Financial Times (UK)
November 24, 2006

http://www.ft.com/cms/s/1ede7e98-7b61-11db-bf9b-0000779e2340.html

There is likely to be an ambience of schadenfreude at the château de Tocqueville in northern France next week, when Colin Powell is awarded a prestigious French literary award in honor of his life's work.

The former U.S. secretary of state has always had a special place in French people's hearts as one of their few allies across the Atlantic when they struggled to stop George W. Bush, U.S. president, from embarking on a war in Iraq.

"I told you so" is likely to be a common refrain about the situation in Iraq, as Valéry Giscard d'Estaing, former French president, awards Mr. Powell with the prix de Tocqueville next Thursday at the French historian's former family residence.

Mr. Powell is popular in France, not least for inventing the Pottery Barn rule by warning Bush that if he invaded Iraq it could have a huge cost, mistakenly comparing the invasion to a "you break it, you own it" rule at the U.S. home furnishing retailer.

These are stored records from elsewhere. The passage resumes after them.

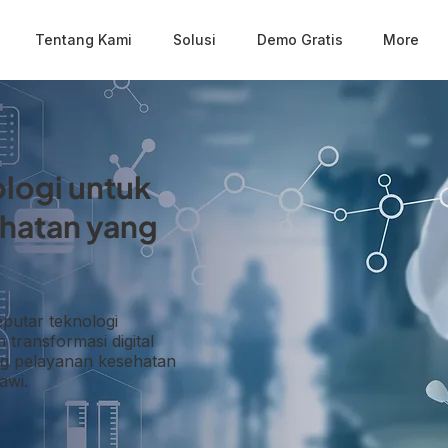
Tentang Kami
Solusi
Demo Gratis
More
logi untuk
hatan yang
putar teknologi
transformasi digital
g pelayanan kesehatan
awi.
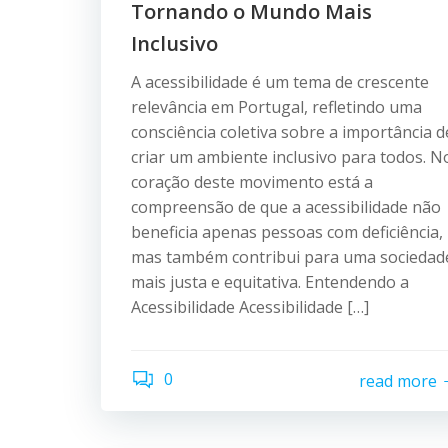
Tornando o Mundo Mais
Inclusivo
A acessibilidade é um tema de crescente
relevância em Portugal, refletindo uma
consciência coletiva sobre a importância d
criar um ambiente inclusivo para todos. N
coração deste movimento está a
compreensão de que a acessibilidade não
beneficia apenas pessoas com deficiência,
mas também contribui para uma sociedad
mais justa e equitativa. Entendendo a
Acessibilidade Acessibilidade […]
0
read more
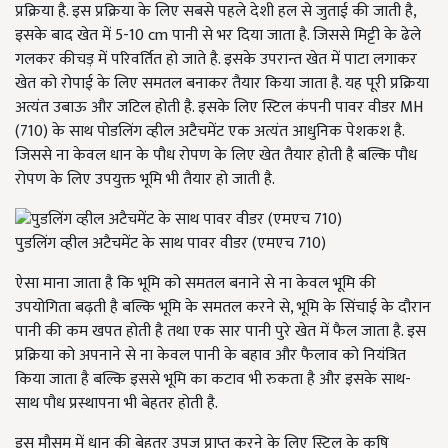
प्रक्रिया है. इस प्रक्रिया के लिए सबसे पहले देशी हल से जुताई की जाती है,
इसके बाद खेत में 5-10 cm पानी से भर दिया जाता है. जिससे मिट्टी के ढेले
गलकर कीचड़ में परिवर्तित हो जाते है. इसके उपरान्त खेत में पाटा लगाकर
खेत को रोपाई के लिए समतल बनाकर तैयार किया जाता है. यह पूरी प्रक्रिया
अत्यंत उबाऊ और जटिल होती है. इसके लिए स्टिल कंपनी पावर वीडर MH
(710) के साथ पोडलिंग व्हील अटैचमेंट एक अत्यंत आधुनिक पेशकश है.
जिससे ना केवल धान के पौध रोपण के लिए खेत तैयार होती है बल्कि पौध
रोपण के लिए उपयुक्त भूमि भी तैयार हो जाती है.
पुडलिंग व्हील अटैचमेंट के साथ पावर वीडर (एमएच 710)
ऐसा माना जाता है कि भूमि को समतल बनाने से ना केवल भूमि की
उपयोगिता बढ़ती है बल्कि भूमि के समतल करने से, भूमि के सिंचाई के दौरान
पानी की कम खपत होती है तथा एक सार पानी पुरे खेत में फैल जाता है. इस
प्रक्रिया को अपनाने से ना केवल पानी के बहाव और फैलाव को नियंत्रित
किया जाता है बल्कि इससे भूमि का कटाव भी रुकता है और इसके साथ-
साथ पौध प्रस्थापना भी बेहतर होती है.
इस मौसम में धान की बेहतर उपज प्राप्त करने के लिए स्टिल के कृषि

Most French people seem quickly to have forgotten Mr. Powell's famous speech at the U.N. in the build-up to the war, when he claimed Saddam Hussein had chemical weapons and was seeking nuclear capability.

"He was just a soldier following orders" seems to be how this is remembered by most of France. As Alexis de Tocqueville himself argued: "I know of no country in which there is so little independence of mind and real freedom of discussion as in America."